Here is a quick outline of the process – and if you get a headache trying to sort it out, you’re not alone. Republicans will allow anyone who has filed to be a delegate to participate. There was no cap on the number of delegates, and 53,000 signed up. All they had to do was file the appropriate paperwork with their county chair and pledge to support the party’s nominee in the fall.
On Saturday, they will vote at 37 different locations across Virginia, all drive-in, for the candidate of their choice. However, to keep population and past GOP performance in their region in the equation, their relative voting strength will be adjusted by locality.

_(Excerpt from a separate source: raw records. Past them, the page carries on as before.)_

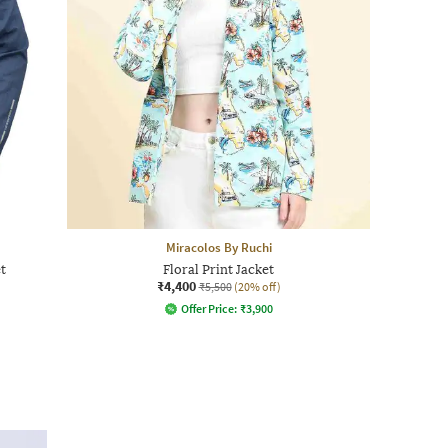
Miracolos By Ruchi
t
Floral Print Jacket
₹4,400
₹5,500
(20% off)
Offer Price:
₹
3,900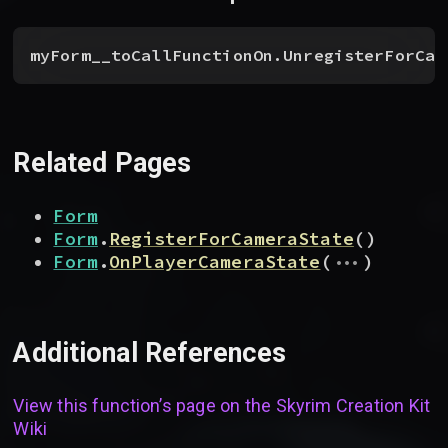
myForm__toCallFunctionOn.UnregisterForCam
Related Pages
Form
Form
.
RegisterForCameraState
(
)
...
Form
.
OnPlayerCameraState
(
)
Additional References
View this function’s page on the
Skyrim Creation Kit
Wiki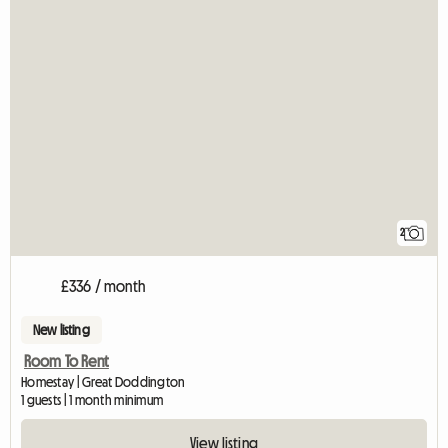
2
£336 / month
New listing
Room To Rent
Homestay | Great Doddington
1 guests | 1 month minimum
View listing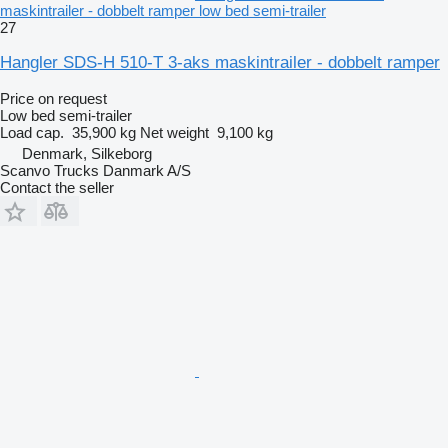
maskintrailer - dobbelt ramper low bed semi-trailer
27
Hangler SDS-H 510-T 3-aks maskintrailer - dobbelt ramper
Price on request
Low bed semi-trailer
Load cap.
35,900 kg
Net weight
9,100 kg
Denmark, Silkeborg
Scanvo Trucks Danmark A/S
Contact the seller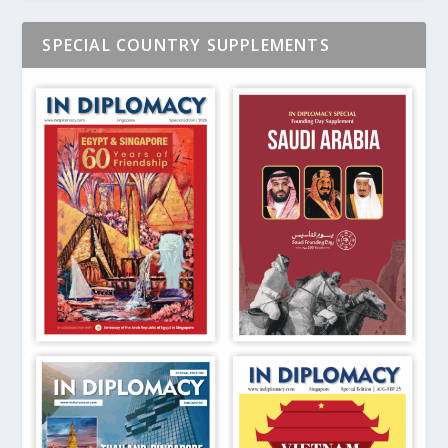
SPECIAL COUNTRY SUPPLEMENTS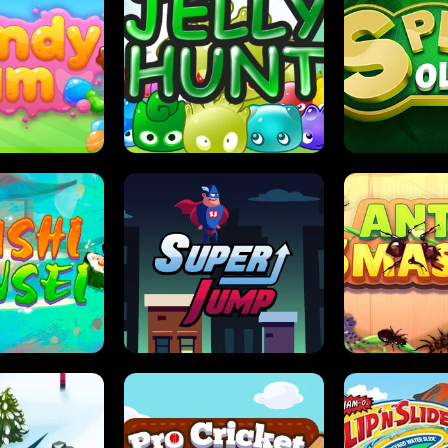
DY JAM
JELLY HUNT
SPIDER S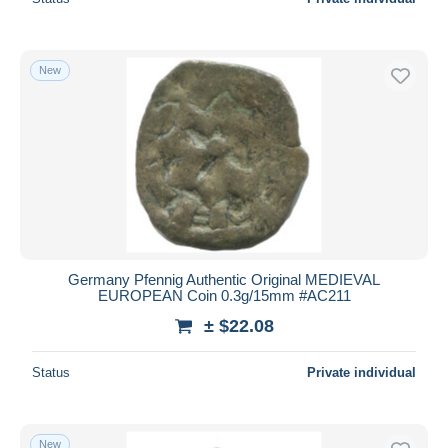
New
Germany Pfennig Authentic Original MEDIEVAL
EUROPEAN Coin 0.3g/15mm #AC211
± $22.08
Status
Private individual
New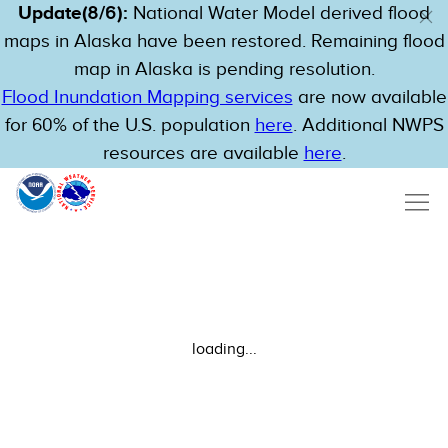
Update(8/6):
National Water Model derived flood
maps in Alaska have been restored. Remaining flood
map in Alaska is pending resolution.
Flood Inundation Mapping services
are now available
for 60% of the U.S. population
here
. Additional NWPS
resources are available
here
.
loading...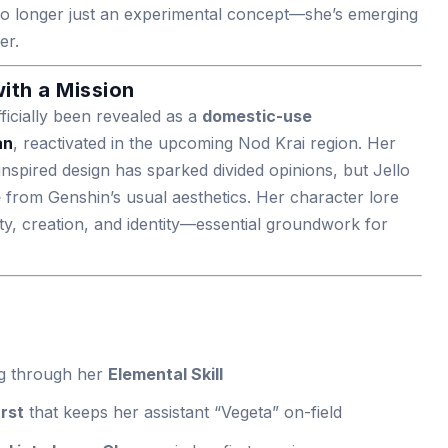
is no longer just an experimental concept—she’s emerging
er.
ith a Mission
ficially been revealed as a
domestic-use
an
, reactivated in the upcoming Nod Krai region. Her
nspired design has sparked divided opinions, but Jello
e
from Genshin’s usual aesthetics. Her character lore
ty, creation, and identity—essential groundwork for
ing through her
Elemental Skill
rst
that keeps her assistant “Vegeta” on-field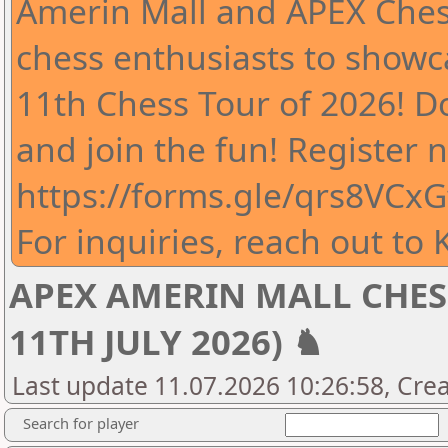
Amerin Mall and APEX Chess
chess enthusiasts to showcas
11th Chess Tour of 2026! D
and join the fun! Register 
https://forms.gle/qrs8VCx
For inquiries, reach out to
APEX AMERIN MALL CHESS 
11TH JULY 2026) ♞
Last update 11.07.2026 10:26:58, Cre
Search for player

That’s confusing enough. However, it gets even more interesting. Delegates will make a first choice, a second choice, a third choice, and so on for each statewide office (governor, lieutenant governor and attorney general). The nominee could be determined not by one vote, but after a gradual elimination process in which the second-choice votes are allocated until a nominee reaches 50%. No one knows quite how it’s going to work. It may be days before a nominee is chosen, and you can expect some legal challenges.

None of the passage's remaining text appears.